* [PATCH] LoongArch: Only transform move/move/bstrins to srai/bstrins when -Os
@ 2024-06-15 13:47 Xi Ruoyao
2024-06-26 7:54 ` Ping: " Xi Ruoyao
0 siblings, 1 reply; 3+ messages in thread
From: Xi Ruoyao @ 2024-06-15 13:47 UTC (permalink / raw)

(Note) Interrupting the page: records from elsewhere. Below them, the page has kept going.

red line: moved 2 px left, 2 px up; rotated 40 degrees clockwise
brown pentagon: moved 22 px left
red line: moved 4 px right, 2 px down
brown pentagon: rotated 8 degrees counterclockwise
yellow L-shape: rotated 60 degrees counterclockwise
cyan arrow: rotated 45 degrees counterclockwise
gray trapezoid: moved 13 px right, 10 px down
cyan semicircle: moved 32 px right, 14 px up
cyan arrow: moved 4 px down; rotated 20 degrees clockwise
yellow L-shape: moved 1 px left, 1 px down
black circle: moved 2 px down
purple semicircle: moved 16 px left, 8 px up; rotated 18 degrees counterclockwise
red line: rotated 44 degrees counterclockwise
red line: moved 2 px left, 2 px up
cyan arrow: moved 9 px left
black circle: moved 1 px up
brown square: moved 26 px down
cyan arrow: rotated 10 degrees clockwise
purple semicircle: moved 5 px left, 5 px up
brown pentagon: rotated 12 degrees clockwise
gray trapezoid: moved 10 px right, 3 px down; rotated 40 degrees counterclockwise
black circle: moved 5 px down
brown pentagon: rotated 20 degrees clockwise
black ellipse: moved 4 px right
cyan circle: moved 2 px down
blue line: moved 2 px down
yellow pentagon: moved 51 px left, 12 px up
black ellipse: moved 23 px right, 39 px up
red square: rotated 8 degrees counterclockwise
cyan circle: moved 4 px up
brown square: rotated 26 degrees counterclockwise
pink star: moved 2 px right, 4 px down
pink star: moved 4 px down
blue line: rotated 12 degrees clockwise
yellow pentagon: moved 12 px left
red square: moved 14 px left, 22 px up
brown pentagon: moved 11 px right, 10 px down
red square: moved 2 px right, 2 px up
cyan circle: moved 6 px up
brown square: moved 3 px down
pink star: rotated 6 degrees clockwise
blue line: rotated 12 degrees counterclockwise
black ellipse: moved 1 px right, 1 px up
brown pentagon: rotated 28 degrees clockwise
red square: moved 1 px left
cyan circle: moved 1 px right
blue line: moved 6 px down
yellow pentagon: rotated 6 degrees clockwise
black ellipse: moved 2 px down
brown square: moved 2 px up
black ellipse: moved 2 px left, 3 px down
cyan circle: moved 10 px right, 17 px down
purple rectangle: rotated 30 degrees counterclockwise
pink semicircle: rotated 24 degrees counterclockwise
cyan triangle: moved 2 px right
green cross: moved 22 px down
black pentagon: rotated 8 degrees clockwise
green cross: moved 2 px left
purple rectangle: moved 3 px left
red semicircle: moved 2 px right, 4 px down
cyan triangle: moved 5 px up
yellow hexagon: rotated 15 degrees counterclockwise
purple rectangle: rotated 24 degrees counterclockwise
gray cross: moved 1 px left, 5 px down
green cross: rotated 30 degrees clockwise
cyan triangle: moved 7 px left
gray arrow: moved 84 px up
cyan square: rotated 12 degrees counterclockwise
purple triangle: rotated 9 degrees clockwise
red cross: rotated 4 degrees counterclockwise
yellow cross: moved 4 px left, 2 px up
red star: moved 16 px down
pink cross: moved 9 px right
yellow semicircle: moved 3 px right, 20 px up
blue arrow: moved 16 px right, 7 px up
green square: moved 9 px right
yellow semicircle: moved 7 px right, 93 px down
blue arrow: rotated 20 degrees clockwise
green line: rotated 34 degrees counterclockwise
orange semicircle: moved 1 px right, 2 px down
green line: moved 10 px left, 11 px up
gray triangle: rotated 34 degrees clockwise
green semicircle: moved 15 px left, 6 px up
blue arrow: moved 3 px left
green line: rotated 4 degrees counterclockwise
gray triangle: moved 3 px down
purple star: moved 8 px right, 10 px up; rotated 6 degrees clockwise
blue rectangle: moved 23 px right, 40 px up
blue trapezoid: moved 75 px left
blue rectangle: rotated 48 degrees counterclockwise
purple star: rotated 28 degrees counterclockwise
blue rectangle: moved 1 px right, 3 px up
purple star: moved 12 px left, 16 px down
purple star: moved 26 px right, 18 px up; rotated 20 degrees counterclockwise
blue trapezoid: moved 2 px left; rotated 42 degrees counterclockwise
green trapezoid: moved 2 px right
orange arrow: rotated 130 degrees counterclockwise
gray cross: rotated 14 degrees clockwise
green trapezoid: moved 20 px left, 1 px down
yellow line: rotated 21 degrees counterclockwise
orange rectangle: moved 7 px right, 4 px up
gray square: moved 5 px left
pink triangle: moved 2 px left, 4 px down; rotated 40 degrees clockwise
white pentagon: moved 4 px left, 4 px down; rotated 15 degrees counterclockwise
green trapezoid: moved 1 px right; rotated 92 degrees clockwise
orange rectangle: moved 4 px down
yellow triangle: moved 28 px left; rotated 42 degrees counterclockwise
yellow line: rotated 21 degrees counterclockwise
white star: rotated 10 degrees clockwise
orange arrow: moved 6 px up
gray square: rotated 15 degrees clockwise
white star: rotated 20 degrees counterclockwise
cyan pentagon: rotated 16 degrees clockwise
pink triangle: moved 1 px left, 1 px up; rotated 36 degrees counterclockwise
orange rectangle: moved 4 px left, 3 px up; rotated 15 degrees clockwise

To: gcc-patches; +Cc: chenglulu, i, xuchenghua, Xi Ruoyao
The first form has a lower latency (due to the special handling of
"move" in LA464 and LA664) despite it's longer.
gcc/ChangeLog:
* config/loongarch/loongarch.md (define_peephole2): Require
optimize_insn_for_size_p () for move/move/bstrins =>
srai/bstrins transform.
---
Bootstrapped and regtested on loongarch64-linux-gnu. Ok for trunk?
gcc/config/loongarch/loongarch.md | 9 ++++++---
1 file changed, 6 insertions(+), 3 deletions(-)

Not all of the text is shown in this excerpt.